Activity — The required answer is a copy of each line in the entries below that includes "运动奖金赛".

Supplied data —
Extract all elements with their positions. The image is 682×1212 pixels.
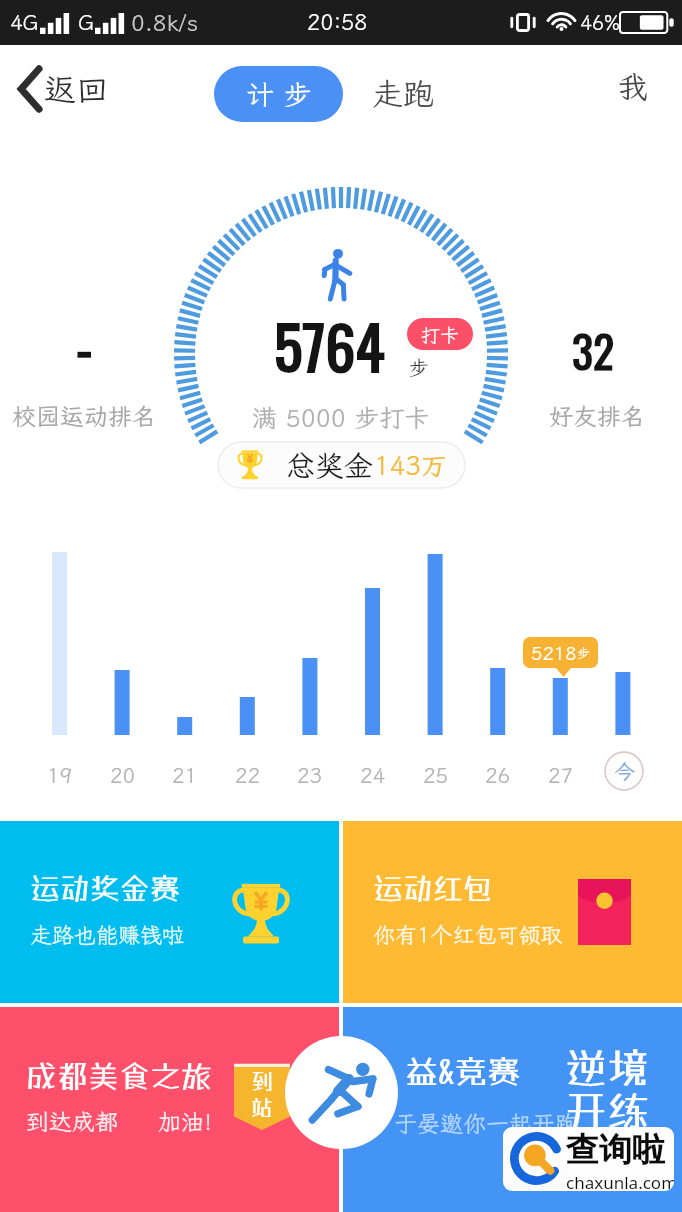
button[interactable]: 返回 <box>9 60 115 118</box>
staticText: 加油! <box>158 1106 213 1136</box>
staticText: 22 <box>235 761 261 789</box>
staticText: 总奖金 <box>286 446 374 484</box>
staticText: 于晏邀你一起开跑 <box>394 1108 578 1138</box>
staticText: 走路也能赚钱啦 <box>30 920 185 949</box>
staticText: 运动奖金赛 <box>30 871 180 906</box>
staticText: 益&竞赛 <box>405 1052 521 1091</box>
staticText: 满 5000 步打卡 <box>252 401 430 434</box>
staticText: 到达成都 <box>26 1106 118 1136</box>
staticText: 23 <box>297 761 323 789</box>
button[interactable]: 运动红包 <box>343 821 682 1003</box>
staticText: 返回 <box>44 68 109 110</box>
button[interactable]: 打卡 <box>407 318 473 350</box>
staticText: 我 <box>617 66 648 107</box>
staticText: 站 <box>251 1094 274 1120</box>
staticText: 走跑 <box>372 73 434 114</box>
staticText: 开练 <box>565 1086 650 1136</box>
staticText: 20 <box>110 761 136 789</box>
staticText: 25 <box>423 761 449 789</box>
staticText: 0.8k/s <box>131 7 199 37</box>
staticText: 步 <box>409 354 429 380</box>
button[interactable]: 益&竞赛 <box>343 1007 682 1212</box>
button[interactable]: 校园运动排名 <box>12 400 156 432</box>
staticText: 26 <box>485 761 511 789</box>
staticText: 运动红包 <box>373 871 493 906</box>
staticText: 打卡 <box>421 322 460 347</box>
staticText: 今 <box>614 757 635 785</box>
staticText: 5764 <box>274 300 385 389</box>
button[interactable]: 成都美食之旅 <box>0 1007 339 1212</box>
staticText: 到 <box>251 1068 274 1094</box>
staticText: 27 <box>548 761 574 789</box>
staticText: 24 <box>360 761 386 789</box>
staticText: 5218 <box>531 640 577 665</box>
staticText: G <box>78 8 94 36</box>
staticText: 查询啦 <box>566 1129 665 1171</box>
staticText: 4G <box>10 8 39 36</box>
button[interactable]: 计 步 <box>214 66 343 122</box>
staticText: 逆境 <box>565 1043 650 1093</box>
staticText: chaxunla.com <box>566 1171 674 1191</box>
button[interactable]: Start running <box>285 1036 398 1149</box>
button[interactable]: 32 <box>572 318 615 383</box>
staticText: 21 <box>172 761 198 789</box>
staticText: 计 步 <box>246 76 312 113</box>
staticText: 143万 <box>374 448 447 482</box>
button[interactable]: 运动奖金赛 <box>0 821 339 1003</box>
button[interactable]: 今 <box>604 751 644 791</box>
staticText: 19 <box>47 761 73 789</box>
button[interactable]: 好友排名 <box>549 400 645 432</box>
staticText: 成都美食之旅 <box>26 1058 212 1095</box>
button[interactable]: 走跑 <box>366 67 440 120</box>
staticText: 你有1个红包可领取 <box>373 920 563 949</box>
button[interactable]: 总奖金 <box>217 441 466 489</box>
staticText: 46% <box>580 9 620 35</box>
staticText: 20:58 <box>307 7 368 36</box>
button[interactable]: 我 <box>611 60 654 113</box>
button[interactable]: - <box>76 307 93 387</box>
staticText: 步 <box>577 645 591 662</box>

Output below —
staticText: 运动奖金赛 <box>30 871 180 906</box>
button[interactable]: 运动奖金赛 <box>0 821 339 1003</box>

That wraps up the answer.